I don’t think that we need to do a great deal of research to be able to assess how the fast pace of life has taken its toll on us, on our bodies, our minds, our very souls.  Too many young people are overscheduled, overwhelmed, anxious and depressed.  Schools are reframing their expectations and encouraging families to slow it down.  Even Harvard University sent out a letter to undergraduates — freshmen — telling them that they’ll get more out of life, and more out of Harvard, if they put on the brakes, if they do less, but give time to things, the time that things need, to enjoy them, to savor them. And even if they sometimes do nothing at all. And that letter was called “Slow Down!” — with an exclamation mark on the end.

Another person whose work I encountered, Jessica Rose Williams, writes about the importance of seasonal living, of listening to the rhythms of the seasons, of listening to nature and attuning our lives in some ways to the learning that we may draw from that.  In some ways, particularly with the weather, we need to do that, but in other ways, we have become used to seasonal food throughout the year, even though local strawberries in June, I think we’d all agree, are far sweeter than any we might purchase during the winter months.  There is nothing like Maine blueberries in August or sweet corn that is local and in season.  Now with the beauty of farmer’s markets, we can eat locally and return to some appreciation for those who grow our food and transport it to market…and it tastes so much better, doesn’t it?

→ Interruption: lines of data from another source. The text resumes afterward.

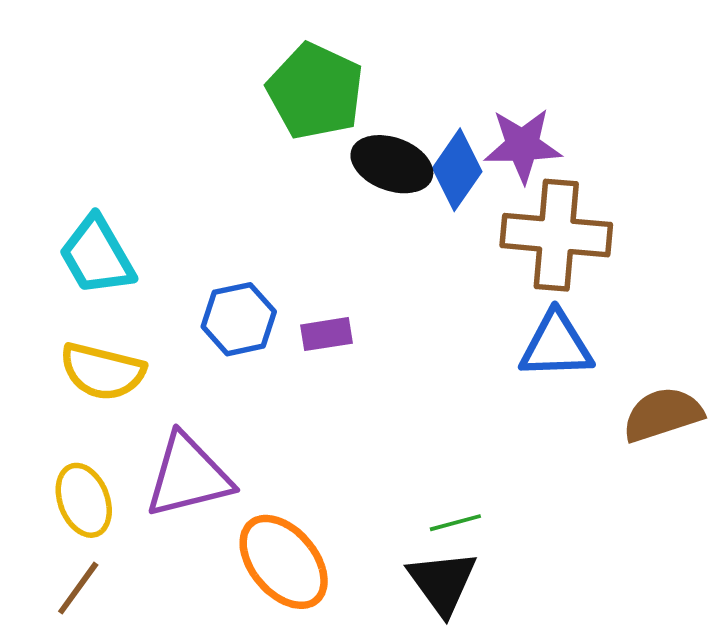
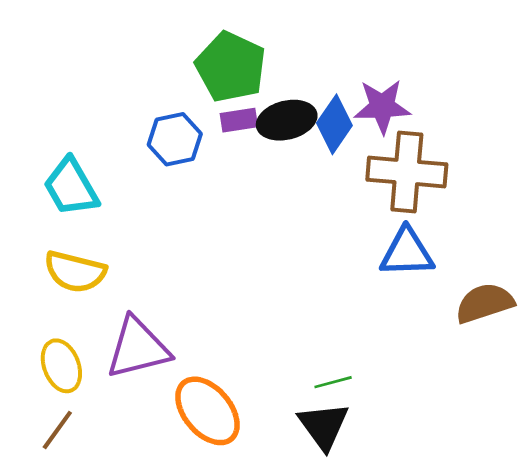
black ellipse: (392, 164) -> (287, 120), turned -34
blue hexagon: (239, 319) -> (175, 139), moved
purple rectangle: (327, 334) -> (239, 120), moved

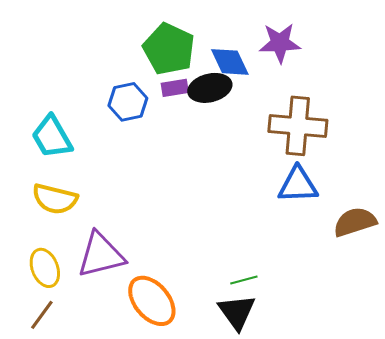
purple star: (382, 106) -> (280, 43), moved
blue diamond: (334, 124) -> (230, 62), moved, turned -60

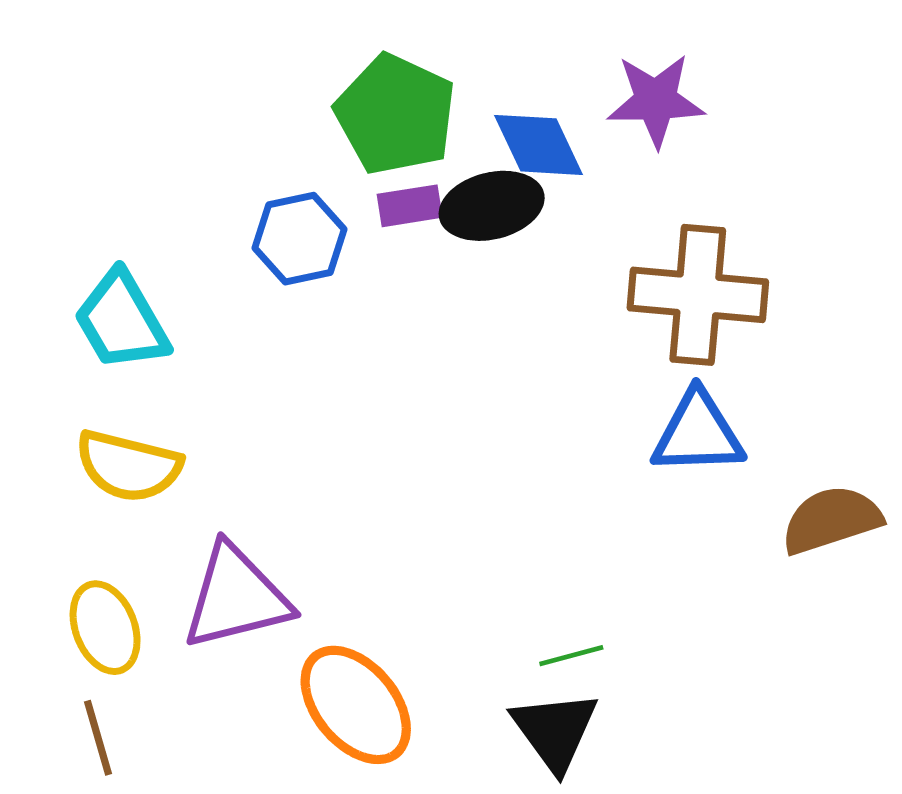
brown line: (42, 315) -> (98, 738), turned -52

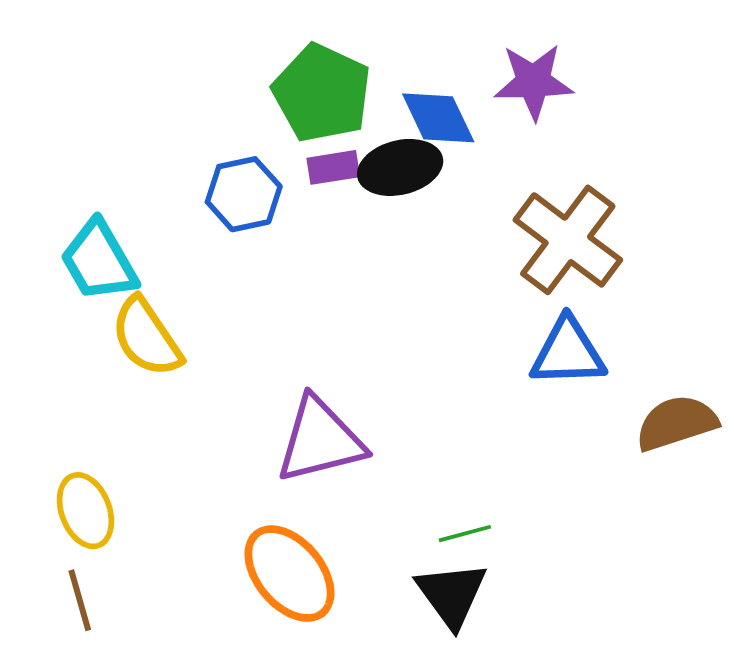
brown cross: (698, 295) -> (568, 240), turned 32
yellow semicircle: (128, 466) -> (146, 337), moved, turned 42
purple triangle: (236, 597) -> (320, 440), moved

To everything, there is a season.  As the beauty of spring begins to unfold before us, let’s hear the invitation to delight in the joys of this very season, to open ourselves to the pace of the days and be present.  This may take some adjustments in our schedules, but it also takes a shift in our thinking, a paradigm shift, if you will.  We are invited to pause and to consider the ways we spend our time and what is most important in our lives.  That may mean we have to live with the discomfort of letting go of things we once thought were so important; we have to let go of the schedules that have taken control of us and we have to assess.  Where is the time for day dreaming, for prayer, for creativity, for silence?  Do we even have God on speed dial?   Slow us down, O Lord, slow us down that we may see the beauty of you in all of Creation.  Slow us down that we may be present to this Season of Spring, this Season of Lent and the things you are trying to tell us if only we may take time to listen.